In a book like Light Years there are always going to be a few gaps. Aspects of the subject that slip through the net until it's too late.

Here's a surprise for many people who thought they knew all there was to know about light. Not only can beams of light differ in colour (or wavelength if you prefer), and in polarization (effectively which direction the ripple in the light's wave points in), light can also be given a twist.

In normal laser light, each ripple of light is moving in harmony. If you were to take a slice through the light beam, no matter which part of the beam you looked in, each wave would be at the same stage of its up and down motion. But take that same slice through a twisted light beam and as you progress around the circle of the the beam you will find that the each wave is slightly earlier (or later depending on whether the twist is left or right handed) in its progress.
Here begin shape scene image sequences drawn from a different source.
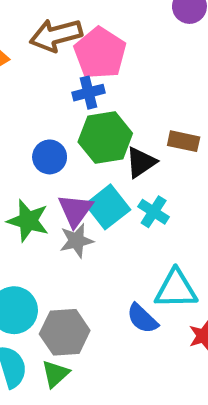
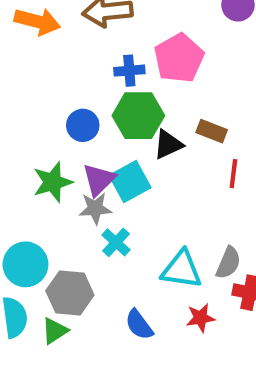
pink pentagon: (100, 53) -> (179, 58), moved
cyan cross: (154, 212) -> (116, 242), moved
green star: (28, 221) -> (53, 182), turned 30
blue semicircle: (142, 319) -> (139, 325), moved

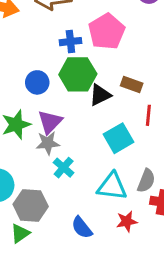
cyan square: (130, 181) -> (119, 138), moved

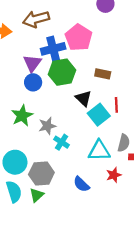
blue cross: (70, 42) -> (53, 49), size x1.5
black triangle: (100, 95) -> (83, 98), moved, turned -42
red line: (148, 115) -> (116, 105), moved
purple triangle: (50, 122) -> (32, 63), moved

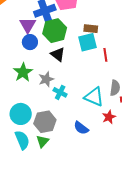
black triangle: (83, 98) -> (58, 54), moved
cyan square: (99, 115) -> (88, 42), moved, turned 30
cyan triangle: (99, 151) -> (94, 97), turned 30

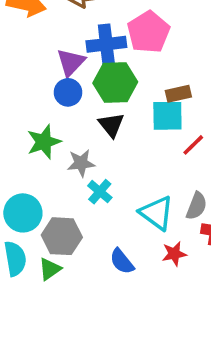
brown rectangle: (91, 29) -> (178, 94), turned -32
red line: (105, 55) -> (193, 145), turned 40

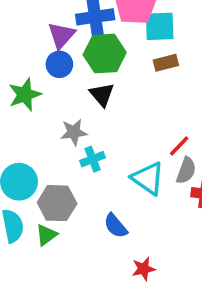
cyan square: (167, 116) -> (160, 26), moved
green star: (44, 142) -> (25, 95), moved
red line: (193, 145) -> (179, 146), moved
cyan cross: (100, 192) -> (93, 159), turned 30
red star: (174, 254) -> (144, 269), moved

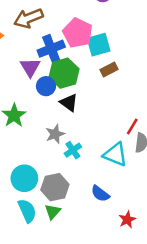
blue circle: (59, 64) -> (46, 86), moved

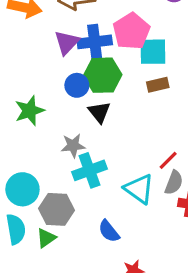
purple triangle: (30, 67) -> (67, 42), moved
cyan cross: (73, 150) -> (89, 170), size x1.5

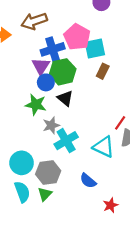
purple triangle: (67, 42) -> (41, 66), moved
brown rectangle: (158, 85) -> (103, 71), turned -40
green star: (30, 111) -> (36, 105), moved, turned -30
Think of light as a sequence of photon, and twisted light's photons travel in tight, corkscrew spiral.

This strange phenomenon already has potential applications in astronomy - it could even be the answer to why we've never spotted alien transmissions out there in the universe, as they could send a signal by radio or other light wave not by modulating the frequency or amplitude as we do, but by modulating the twist. But whether or not it will ever do anything practical, it's one more strange fact to add to the picture of light.

If you aren't averse to technical stuff, take a look at this page from the optical physics group at Colgate University in Hamilton, New York. You'll see various examples, but also a very simple looking diffraction grating that can be used to give laser light a twist.

Brian Clegg is a popular science writer whose books include A Brief History of Infinity and Light Years.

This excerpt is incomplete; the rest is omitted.